Set

set is a mutable, unordered collection of objects. frozenset is similar to set, but immutable. See docs.python: set, frozenset for documentation.

Initialization

Sets are declared as a collection of objects separated by a comma within {} curly brace characters. The set() function can be used to initialize an empty set and to convert iterables.

>>> empty_set = set()
>>> empty_set
set()

>>> nums = {-0.1, 3, 2, -5, 7, 1, 6.3, 5}
# note that the order is not the same as declaration
>>> nums
{-0.1, 1, 2, 3, 5, 6.3, 7, -5}

# duplicates are automatically removed
>>> set([3, 2, 11, 3, 5, 13, 2])
{2, 3, 5, 11, 13}
>>> set('initialize')
{'a', 'n', 't', 'l', 'e', 'i', 'z'}

set doesn't allow mutable objects as elements.

>>> {1, 3, [1, 2], 4}
Traceback (most recent call last):
  File "<stdin>", line 1, in <module>
TypeError: unhashable type: 'list'

>>> {1, 3, (1, 2), 4}
{3, 1, (1, 2), 4}

Set methods and operations

The in operator checks if a value is present in the given set. Since set uses hashtable (similar to dict keys), the lookup time is constant and much faster than ordered collections like list or tuple for large data sets.

>>> colors = {'red', 'blue', 'green'}
>>> 'blue' in colors
True
>>> 'orange' in colors
False

Here's some examples for set operations like union, intersection, etc. You can either use methods or operators, both will give you a new set object instead of in-place modification.
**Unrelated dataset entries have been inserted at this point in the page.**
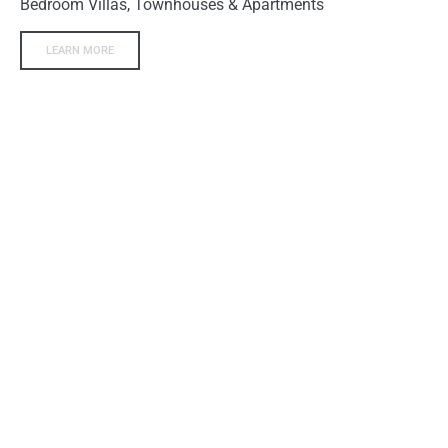
Bedroom Villas, Townhouses & Apartments
LEARN MORE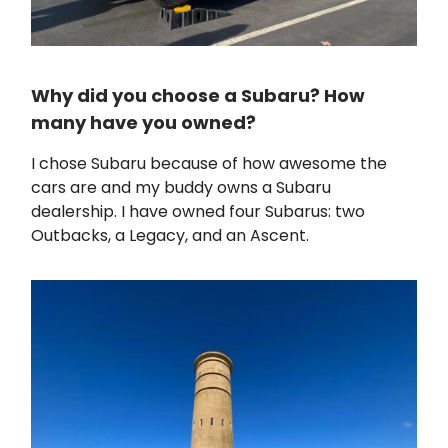
Why did you choose a Subaru? How
many have you owned?
I chose Subaru because of how awesome the
cars are and my buddy owns a Subaru
dealership. I have owned four Subarus: two
Outbacks, a Legacy, and an Ascent.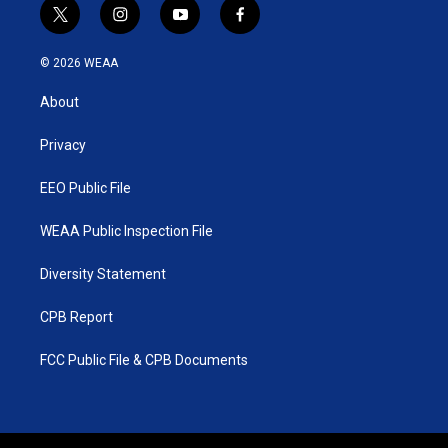
t
i
y
f
w
n
o
a
i
s
u
c
© 2026 WEAA
t
t
t
e
t
a
u
b
About
e
g
b
o
r
r
e
o
a
k
Privacy
m
EEO Public File
WEAA Public Inspection File
Diversity Statement
CPB Report
FCC Public File & CPB Documents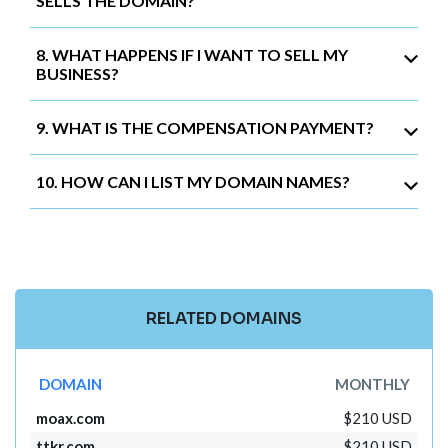
SELLS THE DOMAIN?
8. WHAT HAPPENS IF I WANT TO SELL MY
BUSINESS?
9. WHAT IS THE COMPENSATION PAYMENT?
10. HOW CAN I LIST MY DOMAIN NAMES?
RELATED DOMAINS
DOMAIN
MONTHLY
moax.com
$210 USD
ttkr.com
$210 USD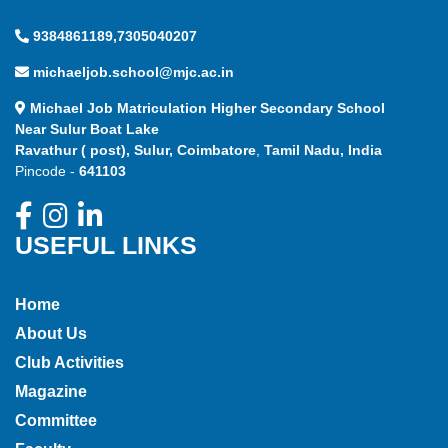
9384861189,7305040207
michaeljob.school@mjc.ac.in
Michael Job Matriculation Higher Secondary School
Near Sulur Boat Lake
Ravathur ( post), Sulur, Coimbatore
,
Tamil Nadu, India
Pincode -
641103
USEFUL LINKS
Home
About Us
Club Activities
Magazine
Committee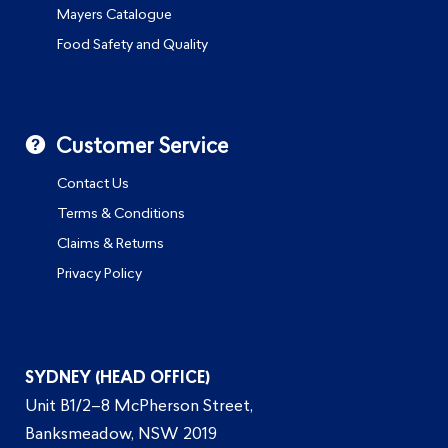
Mayers Catalogue
Food Safety and Quality
Customer Service
Contact Us
Terms & Conditions
Claims & Returns
Privacy Policy
SYDNEY (HEAD OFFICE)
Unit B1/2–8 McPherson Street,
Banksmeadow, NSW 2019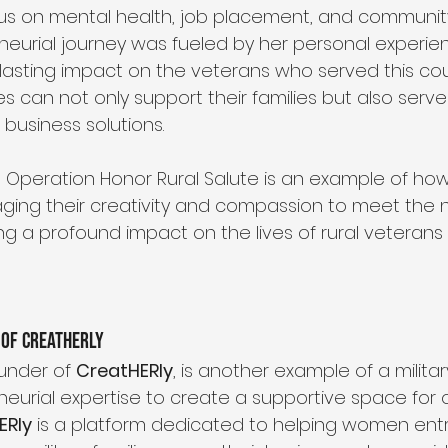
s on mental health, job placement, and community 
eneurial journey was fueled by her personal experie
 lasting impact on the veterans who served this cou
es can not only support their families but also serve
business solutions.
h Operation Honor Rural Salute is an example of how 
ging their creativity and compassion to meet the n
g a profound impact on the lives of rural veterans 
 of CreatHERly
ounder of 
CreatHERly
, is another example of a milita
neurial expertise to create a supportive space fo
ERly
 is a platform dedicated to helping women en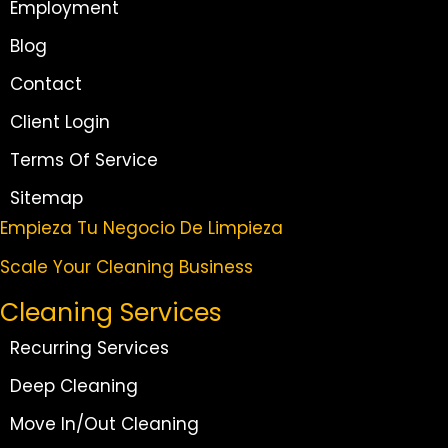
Employment
Blog
Contact
Client Login
Terms Of Service
Sitemap
Empieza Tu Negocio De Limpieza
Scale Your Cleaning Business
Cleaning Services
Recurring Services
Deep Cleaning
Move In/Out Cleaning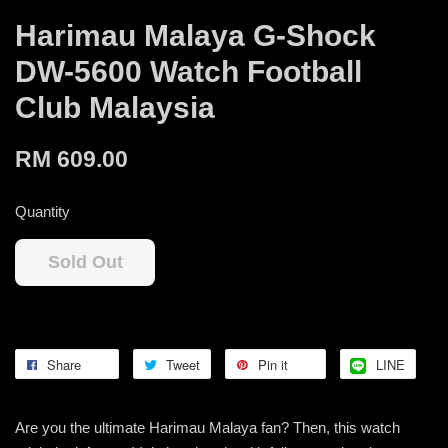
Harimau Malaya G-Shock
DW-5600 Watch Football
Club Malaysia
RM 609.00
Quantity
Sold Out
Share
Tweet
Pin it
LINE
Are you the ultimate Harimau Malaya fan? Then, this watch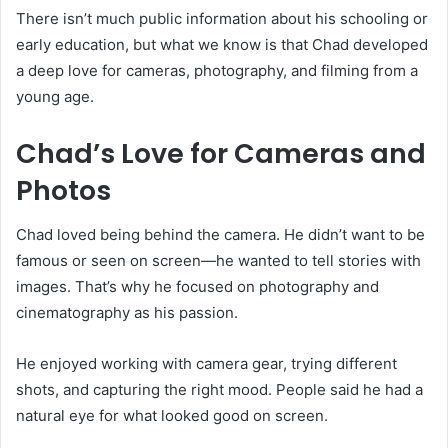
There isn’t much public information about his schooling or
early education, but what we know is that Chad developed
a deep love for cameras, photography, and filming from a
young age.
Chad’s Love for Cameras and
Photos
Chad loved being behind the camera. He didn’t want to be
famous or seen on screen—he wanted to tell stories with
images. That’s why he focused on photography and
cinematography as his passion.
He enjoyed working with camera gear, trying different
shots, and capturing the right mood. People said he had a
natural eye for what looked good on screen.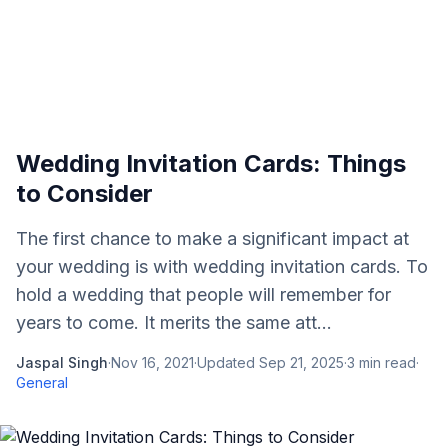
Wedding Invitation Cards: Things
to Consider
The first chance to make a significant impact at
your wedding is with wedding invitation cards. To
hold a wedding that people will remember for
years to come. It merits the same att...
Jaspal Singh
·
Nov 16, 2021
·
Updated
Sep 21, 2025
·
3
min read
·
General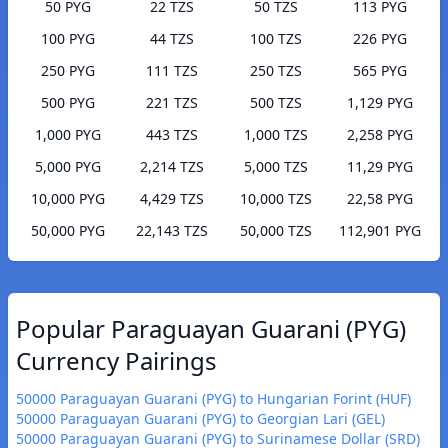
50 PYG
22 TZS
50 TZS
113 PYG
100 PYG
44 TZS
100 TZS
226 PYG
250 PYG
111 TZS
250 TZS
565 PYG
500 PYG
221 TZS
500 TZS
1,129 PYG
1,000 PYG
443 TZS
1,000 TZS
2,258 PYG
5,000 PYG
2,214 TZS
5,000 TZS
11,29 PYG
10,000 PYG
4,429 TZS
10,000 TZS
22,58 PYG
50,000 PYG
22,143 TZS
50,000 TZS
112,901 PYG
Popular Paraguayan Guarani (PYG)
Currency Pairings
50000 Paraguayan Guarani (PYG) to Hungarian Forint (HUF)
50000 Paraguayan Guarani (PYG) to Georgian Lari (GEL)
50000 Paraguayan Guarani (PYG) to Surinamese Dollar (SRD)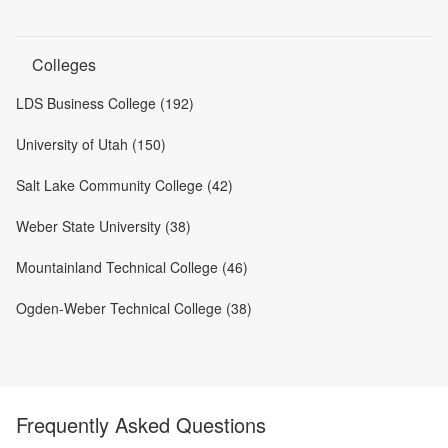
Colleges
LDS Business College (192)
University of Utah (150)
Salt Lake Community College (42)
Weber State University (38)
Mountainland Technical College (46)
Ogden-Weber Technical College (38)
Frequently Asked Questions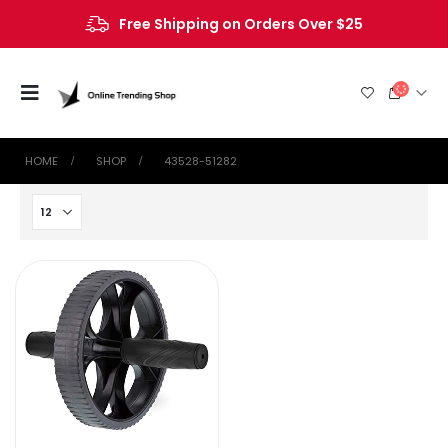
Free Shipping on Orders Over $25
HOME
SHOP
‎43528-51282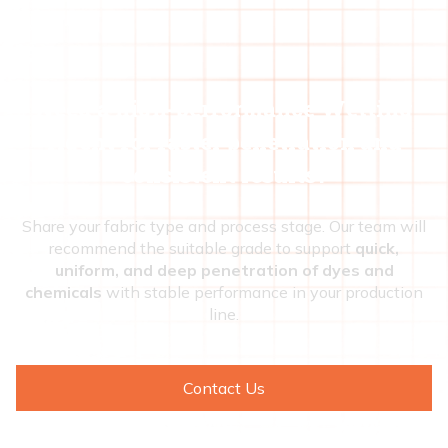
Need a high-performance Wetting
Agent for faster penetration and
consistent results?
Share your fabric type and process stage. Our team will
recommend the suitable grade to support
quick,
uniform, and deep penetration of dyes and
chemicals
with stable performance in your production
line.
Contact Us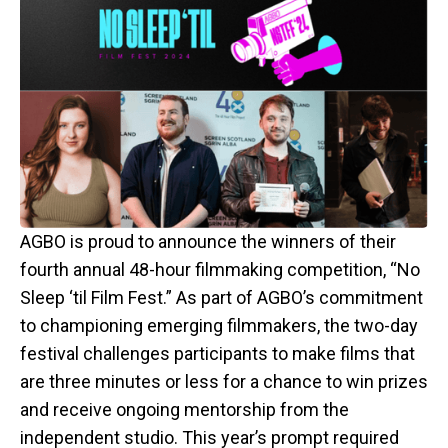
AGBO is proud to announce the winners of their
fourth annual 48-hour filmmaking competition, “No
Sleep ‘til Film Fest.” As part of AGBO’s commitment
to championing emerging filmmakers, the two-day
festival challenges participants to make films that
are three minutes or less for a chance to win prizes
and receive ongoing mentorship from the
independent studio. This year’s prompt required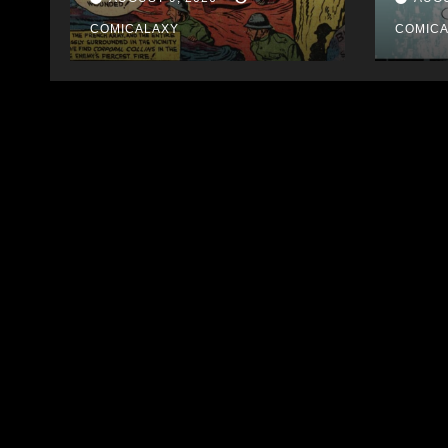
Auction
COMICALAXY
COMIC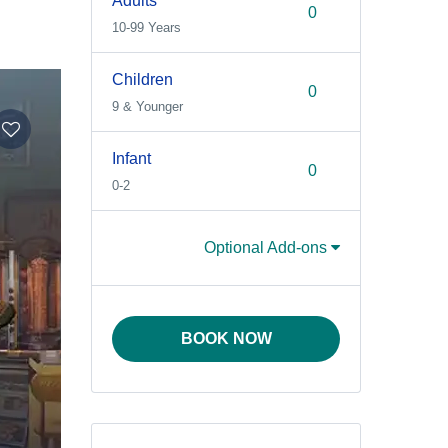
Adults
10-99 Years
Children
9 & Younger
Infant
0-2
Optional Add-ons
BOOK NOW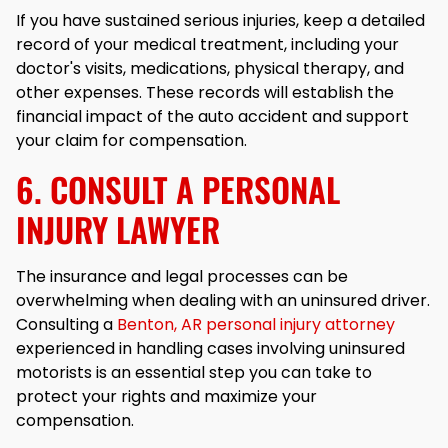
If you have sustained serious injuries, keep a detailed
record of your medical treatment, including your
doctor's visits, medications, physical therapy, and
other expenses. These records will establish the
financial impact of the auto accident and support
your claim for compensation.
6. CONSULT A PERSONAL
INJURY LAWYER
The insurance and legal processes can be
overwhelming when dealing with an uninsured driver.
Consulting a
Benton, AR personal injury attorney
experienced in handling cases involving uninsured
motorists is an essential step you can take to
protect your rights and maximize your
compensation.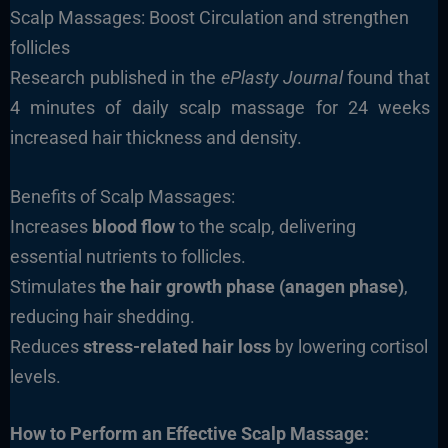
Scalp Massages: Boost Circulation and strengthen
follicles
Research published in the
ePlasty Journal
found that
4 minutes of daily scalp massage for 24 weeks
increased hair thickness and density.
Benefits of Scalp Massages:
Increases
blood flow
to the scalp, delivering
essential nutrients to follicles.
Stimulates
the hair growth phase (anagen phase)
,
reducing hair shedding.
Reduces
stress-related hair loss
by lowering cortisol
levels.
How to Perform an Effective Scalp Massage: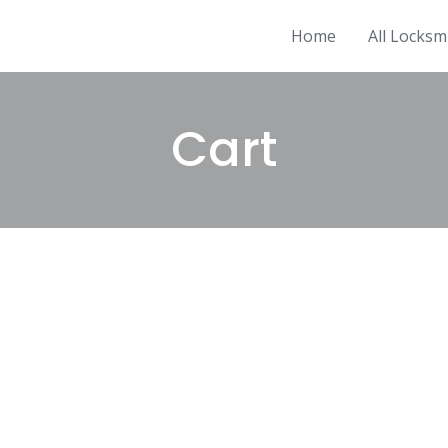
Home
All Locksm
Cart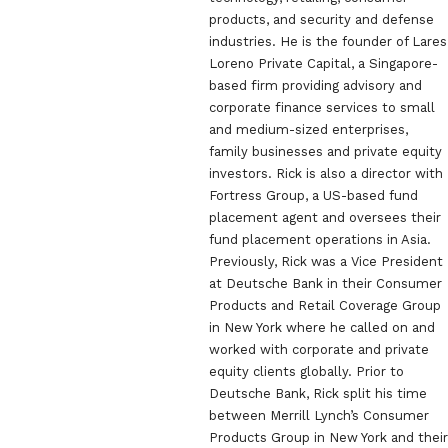
products, and security and defense
industries. He is the founder of Lares
Loreno Private Capital, a Singapore-
based firm providing advisory and
corporate finance services to small
and medium-sized enterprises,
family businesses and private equity
investors. Rick is also a director with
Fortress Group, a US-based fund
placement agent and oversees their
fund placement operations in Asia.
Previously, Rick was a Vice President
at Deutsche Bank in their Consumer
Products and Retail Coverage Group
in New York where he called on and
worked with corporate and private
equity clients globally. Prior to
Deutsche Bank, Rick split his time
between Merrill Lynch’s Consumer
Products Group in New York and their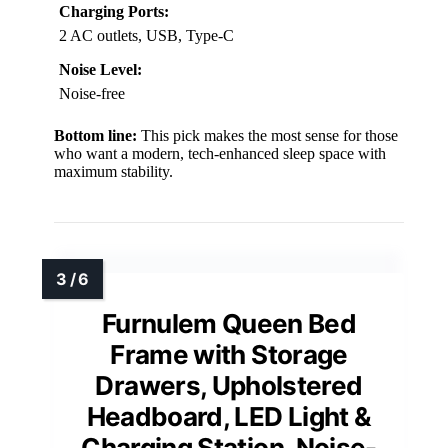
Charging Ports:
2 AC outlets, USB, Type-C
Noise Level:
Noise-free
Bottom line:
This pick makes the most sense for those
who want a modern, tech-enhanced sleep space with
maximum stability.
Furnulem Queen Bed
Frame with Storage
Drawers, Upholstered
Headboard, LED Light &
Charging Station, Noise-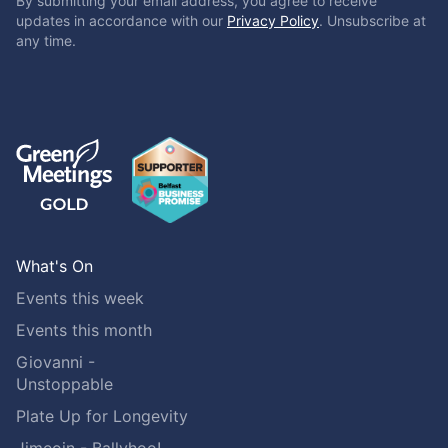
By submitting your email address, you agree to receive
updates in accordance with our
Privacy Policy
. Unsubscribe at
any time.
What's On
Events this week
Events this month
Giovanni -
Unstoppable
Plate Up for Longevity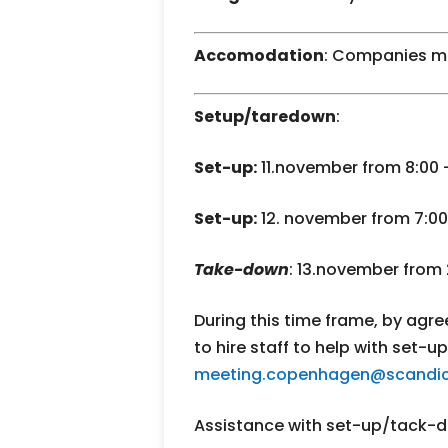
Accomodation
: Companies m
Setup/taredown
:
Set-up:
11.november from 8:00 – 
Set-up:
12. november from 7:00 
Take-down
: 13.november from 
During this time frame, by agree
to hire staff to help with set-
meeting.copenhagen@scandic
Assistance with set-up/tack-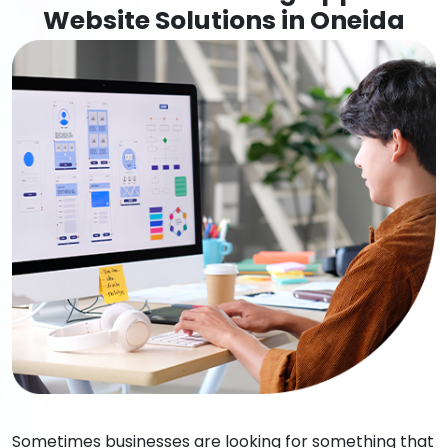
Website Solutions in Oneida
Sometimes businesses are looking for something that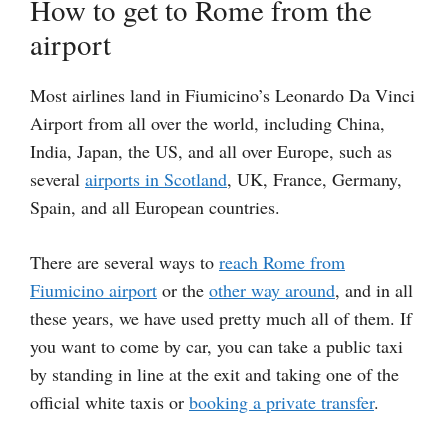
How to get to Rome from the
airport
Most airlines land in Fiumicino’s Leonardo Da Vinci
Airport from all over the world, including China,
India, Japan, the US, and all over Europe, such as
several
airports in Scotland
, UK, France, Germany,
Spain, and all European countries.
There are several ways to
reach Rome from
Fiumicino airport
or the
other way around
, and in all
these years, we have used pretty much all of them. If
you want to come by car, you can take a public taxi
by standing in line at the exit and taking one of the
official white taxis or
booking a private transfer
.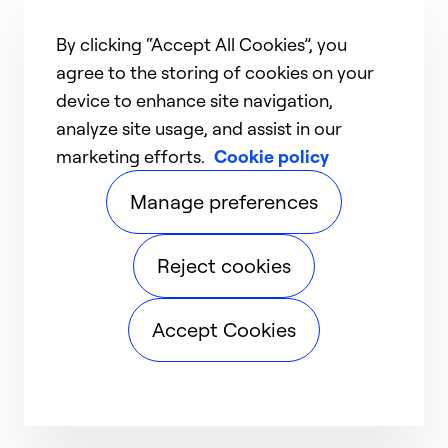
By clicking “Accept All Cookies”, you
agree to the storing of cookies on your
device to enhance site navigation,
analyze site usage, and assist in our
marketing efforts.
Cookie policy
Manage preferences
Reject cookies
Accept Cookies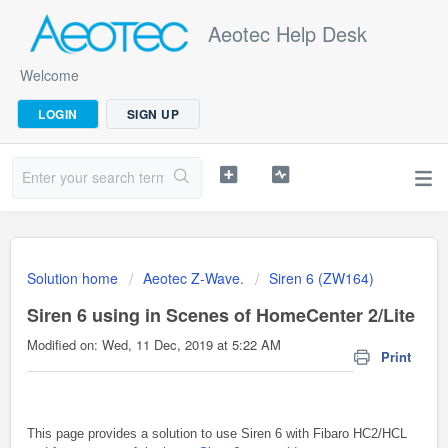
Aeotec Help Desk
Welcome
LOGIN
SIGN UP
Solution home
Aeotec Z-Wave.
Siren 6 (ZW164)
Siren 6 using in Scenes of HomeCenter 2/Lite
Modified on: Wed, 11 Dec, 2019 at 5:22 AM
Print
This page provides a solution to use Siren 6 with Fibaro HC2/HCL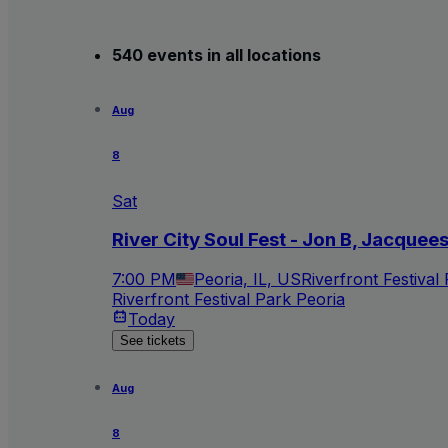
540 events in all locations
Aug
8
Sat
River City Soul Fest - Jon B, Jacquee
7:00 PM
Peoria, IL, US
Riverfront Festival
Riverfront Festival Park Peoria
Today
See tickets
Aug
8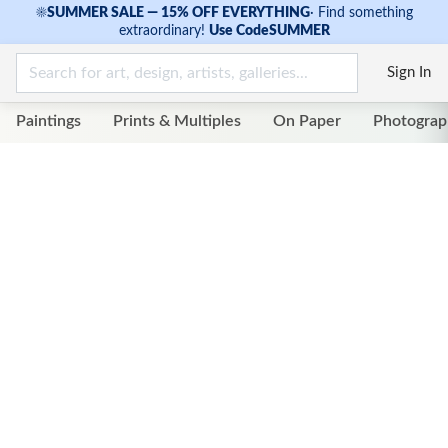
☀
SUMMER SALE — 15% OFF EVERYTHING
·
Find something
extraordinary!
Use Code
SUMMER
Sign In
Paintings
Prints & Multiples
On Paper
Photograp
The difference is that set methods can accept any iterable, not restricted to set objects.

>>> color_1 = {'teal', 'light blue', 'green', 'yellow'}
>>> color_2 = {'light blue', 'black', 'dark green', 'yellow'}

# union of two sets: color_1 | color_2
>>> color_1.union(color_2)
{'light blue', 'green', 'dark green', 'black', 'teal', 'yellow'}

# common items: color_1 & color_2
>>> color_1.intersection(color_2)
{'light blue', 'yellow'}

# items from color_1 not present in color_2: color_1 - color_2
>>> color_1.difference(color_2)
{'teal', 'green'}
# items from color_2 not present in color_1: color_2 - color_1
>>> color_2.difference(color_1)
{'dark green', 'black'}

# items present in one of the sets, but not both
# i.e. union of previous two operations: color_1 ^ color_2
>>> color_1.symmetric_difference(color_2)
{'green', 'dark green', 'black', 'teal'}

As mentioned in Dict chapter, methods like keys(), values() and items() return a set-like object. You can apply set operators on them.

>>> marks_1 = dict(Rahul=86, Ravi=92, Rohit=75)
>>> marks_2 = dict(Jo=89, Rohit=78, Joe=75, Ravi=100)

>>> marks_1.keys() & marks_2.keys()
{'Ravi', 'Rohit'}
>>> marks_1.keys() - marks_2.keys()
{'Rahul'}

Methods like add(), update(), symmetric_difference_update(), intersection_update() and difference_update() will do the modifications in-place.

>>> color_1 = {'teal', 'light blue', 'green', 'yellow'}
>>> color_2 = {'light blue', 'black', 'dark green', 'yellow'}

# union
>>> color_1.update(color_2)
>>> color_1
{'light blue', 'green', 'dark green', 'black', 'teal', 'yellow'}

# adding a single value
>>> color_2.add('orange')
>>> color_2
{'black', 'yellow', 'dark green', 'light blue', 'orange'}

The pop() method will return a random element being removed. Use the remove() method if you want to delete an element based on its value. The discard() method is similar to remove(), but it will not generate an error if the element doesn't exist. The clear() method will delete all the elements.

>>> colors = {'red', 'blue', 'green'}

>>> colors.pop()
'blue'
>>> colors
{'green', 'red'}

>>> colors.clear()
>>> colors
set()

Here's some examples for comparison operations.

>>> names_1 = {'Ravi', 'Rohit'}
>>> names_2 = {'Ravi', 'Ram', 'Rohit', 'Raj'}

>>> names_1 == names_2
False

# same as: names_1 <= names_2
>>> names_1.issubset(names_2)
True

# same as: names_2 >= names_1
>>> names_2.issuperset(names_1)
True

# disjoint means there's no common elements: not names_1 & names_2
>>> names_1.isdisjoint(names_2)
False
>>> names_1.isdisjoint({'Jo', 'Joe'})
True

Exercises

  • Write a function that checks whether an iterable has duplicate values or not.

    >>> has_duplicates('pip')
    True
    >>> has_duplicates((3, 2))
    False
    
  • What does the above function return for has_duplicates([3, 2, 3.0])?